La Alcaldía Distrital ha presentado un proyecto de decreto con el fin de controlar la llamada 'parahotelería' y los hospedajes informales, buscando ordenar un sector que es vital para la economía local.
Sin embargo, la Asociación Colombiana de Prestadores de Servicios Turísticos por Medio de Plataformas Digitales (Asohost) ha manifestado su preocupación, calificando la iniciativa como una amenaza estructural para los pequeños emprendedores.
Asohost argumenta que las barreras que impone el decreto podrían convertir una actividad actualmente lícita en una prácticamente prohibida, afectando a cerca de 230.000 usuarios que operan a través de plataformas como Airbnb y Booking.
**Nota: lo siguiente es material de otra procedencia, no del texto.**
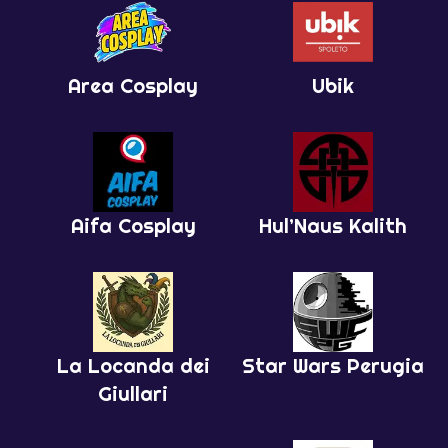
Area Cosplay
Ubik
Aifa Cosplay
Hul’Naus Kalith
La Locanda dei
Star Wars Perugia
Giullari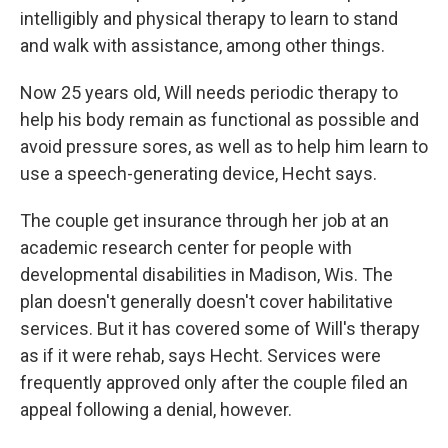
intelligibly and physical therapy to learn to stand
and walk with assistance, among other things.
Now 25 years old, Will needs periodic therapy to
help his body remain as functional as possible and
avoid pressure sores, as well as to help him learn to
use a speech-generating device, Hecht says.
The couple get insurance through her job at an
academic research center for people with
developmental disabilities in Madison, Wis. The
plan doesn't generally doesn't cover habilitative
services. But it has covered some of Will's therapy
as if it were rehab, says Hecht. Services were
frequently approved only after the couple filed an
appeal following a denial, however.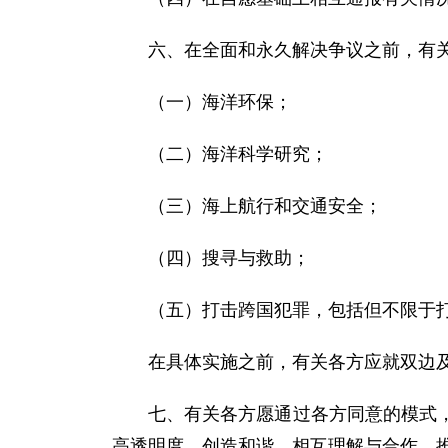
六、在全面和永久解决争议之前，有
（一）海洋环保；
（二）海洋科学研究；
（三）海上航行和交通安全；
（四）搜寻与救助；
（五）打击跨国犯罪，包括但不限于
在具体实施之前，有关各方应就双边
七、有关各方愿通过各方同意的模式
高透明度，创造和谐、相互理解与合作，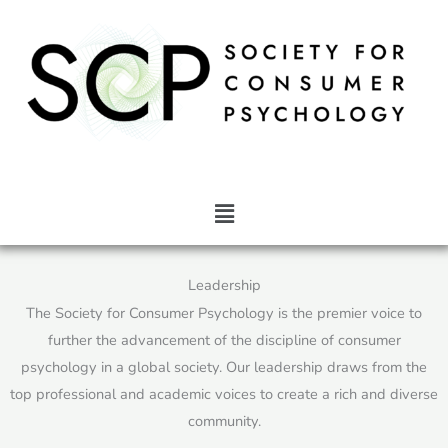
Skip
to
content
Main
Menu
Leadership
The Society for Consumer Psychology is the premier voice to
further the advancement of the discipline of consumer
psychology in a global society. Our leadership draws from the
top professional and academic voices to create a rich and diverse
community.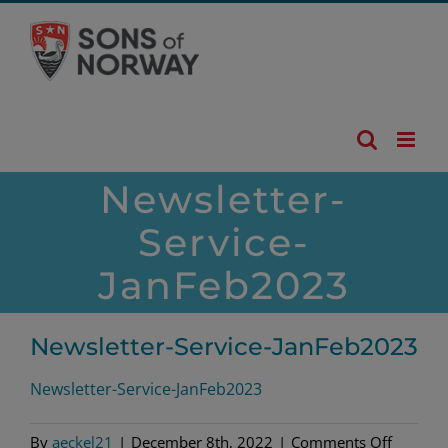
Skip
to
content
Newsletter-
Service-
JanFeb2023
Newsletter-Service-JanFeb2023
Newsletter-Service-JanFeb2023
on
By
aeckel21
|
December 8th, 2022
|
Comments Off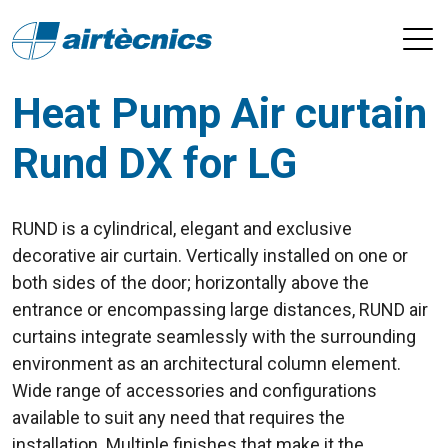
Heat Pump Air curtain
Rund DX for LG
RUND is a cylindrical, elegant and exclusive
decorative air curtain. Vertically installed on one or
both sides of the door; horizontally above the
entrance or encompassing large distances, RUND air
curtains integrate seamlessly with the surrounding
environment as an architectural column element.
Wide range of accessories and configurations
available to suit any need that requires the
installation. Multiple finishes that make it the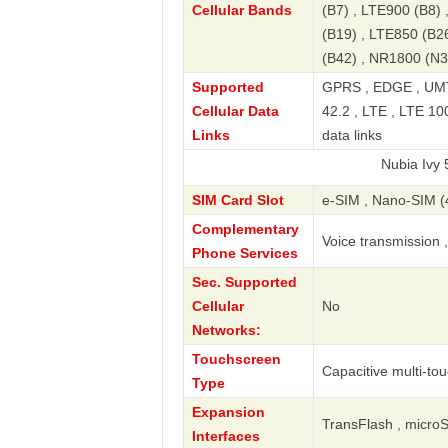
Cellular Bands
(B7) , LTE900 (B8)
(B19) , LTE850 (B2
(B42) , NR1800 (N3
Supported
GPRS , EDGE , UMT
Cellular Data
42.2 , LTE , LTE 10
Links
data links
Nubia Ivy 5G TD-LT
SIM Card Slot
e-SIM , Nano-SIM (
Complementary
Voice transmission 
Phone Services
Sec. Supported
Cellular
No
Networks:
Touchscreen
Capacitive multi-to
Type
Expansion
TransFlash , micro
Interfaces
La regulación inteligente debe proteger sin asfixiar la economía popular, por eso solicitamos con urgencia la creación de mesas técnicas para dialogar sobre estas medidas.
La discusión sobre el decreto refleja un momento crítico para Cartagena, donde el turismo es el motor económico y social, y donde el equilibrio entre regulación y desarrollo sostenible es fundamental.